If a panacea does exist, it’s surely exercise. We all know how important exercise is to physical and mental health, but exercise also has many benefits on cognition. In meta-analyses looking at the impact of regular aerobic exercise on cognition in adults (Smith et al., 2010) we see improvement in attention, processing speed, memory (although not working memory), and executive functioning. The effect is also present across the lifespan, seen in children (Sibley & Etnier, 2003) and in older adults (Northey, Cherbuin, Pumpa, Smee, & Rattray, 2018).
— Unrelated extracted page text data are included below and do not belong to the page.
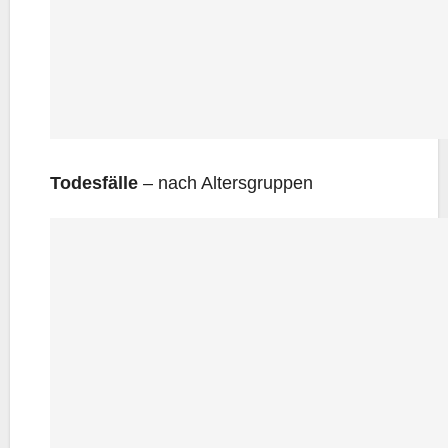
Todes­fäl­le
– nach Altersgruppen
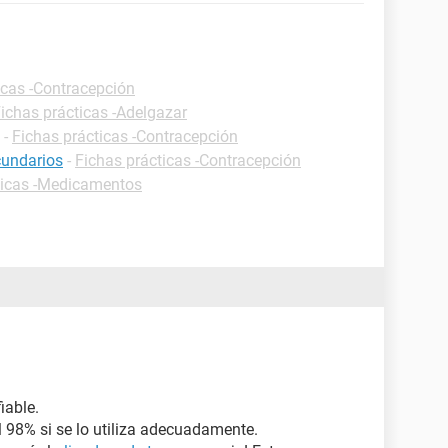
icas -Contracepción
ichas prácticas -Adelgazar
-
Fichas prácticas -Contracepción
cundarios
-
Fichas prácticas -Contracepción
ticas -Medicamentos
iable.
l 98% si se lo utiliza adecuadamente.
In a meta-analysis of the effects of acute exercise on cognition, testing during, or immediately after, exercise we see a small positive effect on cognition in general (Chang, Labban, Gapin, & Etnier,., 2012). There are even greater improvements in cognition for individuals with higher fitness levels, after longer periods of exercise, and also most impact on executive functioning. Therefore, a method to improve cognition – is regular exercise.
In summary, to promote cognitive functioning, you need to promote brain health in general. The beauty of it, is that all of this is all common sense. If you’re living a healthy lifestyle, your cognitive functioning, along with your psychological and physical functioning, will also be at it’s peak.